# What you need to do:
Below are the records; locate each line with the word "List" and copy it.

Given data below:

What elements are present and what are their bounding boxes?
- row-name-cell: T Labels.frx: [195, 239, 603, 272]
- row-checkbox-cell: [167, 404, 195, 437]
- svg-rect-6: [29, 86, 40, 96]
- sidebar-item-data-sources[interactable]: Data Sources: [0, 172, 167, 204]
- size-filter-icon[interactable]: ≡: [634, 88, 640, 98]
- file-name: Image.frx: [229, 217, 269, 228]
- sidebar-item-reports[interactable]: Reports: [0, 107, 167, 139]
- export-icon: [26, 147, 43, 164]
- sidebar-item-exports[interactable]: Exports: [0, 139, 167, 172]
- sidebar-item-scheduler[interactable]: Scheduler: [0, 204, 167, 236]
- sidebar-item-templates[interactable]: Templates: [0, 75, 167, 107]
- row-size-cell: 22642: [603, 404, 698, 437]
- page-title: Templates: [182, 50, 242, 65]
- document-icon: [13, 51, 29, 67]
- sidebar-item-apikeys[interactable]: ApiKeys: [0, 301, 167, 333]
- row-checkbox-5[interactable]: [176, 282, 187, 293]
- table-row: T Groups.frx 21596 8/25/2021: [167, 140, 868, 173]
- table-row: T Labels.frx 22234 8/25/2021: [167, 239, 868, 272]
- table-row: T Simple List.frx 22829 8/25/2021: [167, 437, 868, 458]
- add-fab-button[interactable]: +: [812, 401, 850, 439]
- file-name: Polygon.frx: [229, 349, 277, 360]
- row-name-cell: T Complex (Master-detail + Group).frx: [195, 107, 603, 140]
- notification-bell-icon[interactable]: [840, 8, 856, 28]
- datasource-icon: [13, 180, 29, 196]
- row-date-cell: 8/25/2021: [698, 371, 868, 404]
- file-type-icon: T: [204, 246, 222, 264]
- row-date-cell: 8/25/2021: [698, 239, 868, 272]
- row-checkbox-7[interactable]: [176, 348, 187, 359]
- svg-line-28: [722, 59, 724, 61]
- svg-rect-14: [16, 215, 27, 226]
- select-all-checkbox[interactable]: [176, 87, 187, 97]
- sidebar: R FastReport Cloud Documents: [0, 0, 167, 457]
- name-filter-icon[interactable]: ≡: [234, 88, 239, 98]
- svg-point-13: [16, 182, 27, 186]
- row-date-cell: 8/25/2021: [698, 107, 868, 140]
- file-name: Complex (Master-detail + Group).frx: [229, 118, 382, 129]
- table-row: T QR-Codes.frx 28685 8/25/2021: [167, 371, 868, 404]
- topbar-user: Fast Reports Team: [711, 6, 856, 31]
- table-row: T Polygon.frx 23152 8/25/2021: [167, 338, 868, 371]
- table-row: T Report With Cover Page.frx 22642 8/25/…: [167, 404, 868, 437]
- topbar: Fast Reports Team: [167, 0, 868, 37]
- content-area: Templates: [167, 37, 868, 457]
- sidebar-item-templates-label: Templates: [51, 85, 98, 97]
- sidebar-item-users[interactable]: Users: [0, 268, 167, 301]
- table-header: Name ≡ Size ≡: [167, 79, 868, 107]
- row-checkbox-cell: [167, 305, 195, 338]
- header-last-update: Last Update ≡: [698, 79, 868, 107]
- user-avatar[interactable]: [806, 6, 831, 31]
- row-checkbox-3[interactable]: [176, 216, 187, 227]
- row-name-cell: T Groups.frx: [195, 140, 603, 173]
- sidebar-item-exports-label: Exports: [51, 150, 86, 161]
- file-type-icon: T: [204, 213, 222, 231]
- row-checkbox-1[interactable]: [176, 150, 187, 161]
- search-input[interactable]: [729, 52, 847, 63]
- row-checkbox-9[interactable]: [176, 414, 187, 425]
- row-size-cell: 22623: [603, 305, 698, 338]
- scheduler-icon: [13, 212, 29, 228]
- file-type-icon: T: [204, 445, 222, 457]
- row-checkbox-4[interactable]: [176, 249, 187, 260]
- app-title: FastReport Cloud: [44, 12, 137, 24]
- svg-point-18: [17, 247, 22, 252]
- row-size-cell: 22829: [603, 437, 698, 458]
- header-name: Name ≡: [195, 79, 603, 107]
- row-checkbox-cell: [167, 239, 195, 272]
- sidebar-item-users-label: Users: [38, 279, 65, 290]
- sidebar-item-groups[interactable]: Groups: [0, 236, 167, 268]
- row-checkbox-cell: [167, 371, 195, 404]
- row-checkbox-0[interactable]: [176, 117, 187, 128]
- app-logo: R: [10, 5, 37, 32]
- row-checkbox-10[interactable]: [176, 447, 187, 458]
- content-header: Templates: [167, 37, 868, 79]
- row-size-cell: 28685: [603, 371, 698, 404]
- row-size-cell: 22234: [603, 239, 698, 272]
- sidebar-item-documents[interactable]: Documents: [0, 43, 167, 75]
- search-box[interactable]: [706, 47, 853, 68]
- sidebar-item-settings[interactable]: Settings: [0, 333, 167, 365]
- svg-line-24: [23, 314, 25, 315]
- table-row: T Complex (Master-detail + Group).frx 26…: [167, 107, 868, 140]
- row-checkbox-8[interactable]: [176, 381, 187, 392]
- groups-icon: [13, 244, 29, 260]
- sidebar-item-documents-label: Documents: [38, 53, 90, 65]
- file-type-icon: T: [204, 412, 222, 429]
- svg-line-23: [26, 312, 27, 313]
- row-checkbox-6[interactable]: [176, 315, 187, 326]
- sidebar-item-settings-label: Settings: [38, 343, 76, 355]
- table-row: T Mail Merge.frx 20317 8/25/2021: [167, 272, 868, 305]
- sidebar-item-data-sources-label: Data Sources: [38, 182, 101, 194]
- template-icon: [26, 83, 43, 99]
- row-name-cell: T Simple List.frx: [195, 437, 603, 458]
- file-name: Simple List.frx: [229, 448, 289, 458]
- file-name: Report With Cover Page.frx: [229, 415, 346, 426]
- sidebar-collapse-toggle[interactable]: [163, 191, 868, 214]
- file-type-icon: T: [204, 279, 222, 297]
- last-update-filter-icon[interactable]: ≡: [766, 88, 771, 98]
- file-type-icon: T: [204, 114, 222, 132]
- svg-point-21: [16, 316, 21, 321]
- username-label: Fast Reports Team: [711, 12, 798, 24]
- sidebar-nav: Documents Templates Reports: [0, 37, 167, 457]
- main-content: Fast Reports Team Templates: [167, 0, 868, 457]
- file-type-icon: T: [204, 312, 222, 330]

End of Given data.

# Result for this task:
- table-row: T Simple List.frx 22829 8/25/2021: [167, 437, 868, 458]
- row-name-cell: T Simple List.frx: [195, 437, 603, 458]
- file-name: Simple List.frx: [229, 448, 289, 458]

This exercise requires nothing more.